Ball Don’t Lie is a great book about the life of a troubled teenage boy. The book starts off in Lincoln Rec – a recreation center that also serves as a homeless shelter. The book slowly unfolds and tells the story of Sticky’s late teens. The story isn't told in chronological order but this is what makes it so interesting, sort of like a puzzle, the more you read the more everything starts to makes sense and flow together as if your finding pieces.

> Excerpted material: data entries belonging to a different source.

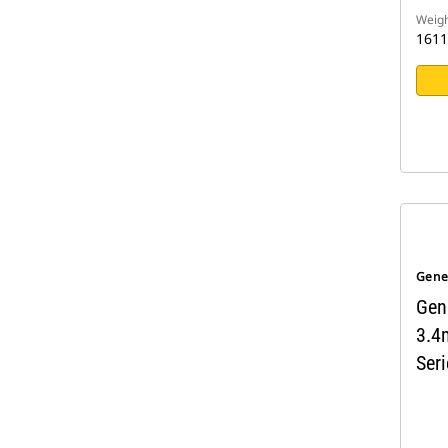
Weigh
1611
Gene
Gen
3.4
Seri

Reading the first chapter you could say that Sticky is a boy who loves to play basketball. As you read on you discover his living conditions, how Sticky is in and out of foster homes, and you begin to realize what makes him the young man with such qualities as his. Throughout the book Sticky is not only exposed to drugs, sex and violence, but gets to experience it his self. On top of everything Sticky has O.C.D. it effects him on a daily bases, and everyone notices it. Through out all these hardships he goes through in his life he still manages to be one of the best ballers around, and this is impressive considering Sticky is the only white boy that plays at Lincoln Rec. Sticky “shows up cause the game's his life and the guys are like family." Through out the book Sticky repetitively shows his dedication to the sport. Its not until you reach the last page that the whole story comes together. The author includes flash backs to help you really get a taste of what Sticky went through.

I like that this book has a lot of dialogue; it makes it easier to understand the story as a whole. I also love the dialect used through out the book between the characters, it shows a little bit of each characters personality and how they interact with each other. The author Matt de la Peña is also such a descriptive writer when it comes to describing what’s happening on the court. For some one that plays basketball like myself I really enjoyed reading each play and what was going on. His use of figurative language was remarkable. The author also includes Sticky’s thoughts in the text and I feel that this just brings the book together. Overall this was an incredible book that I would recommend to anyone.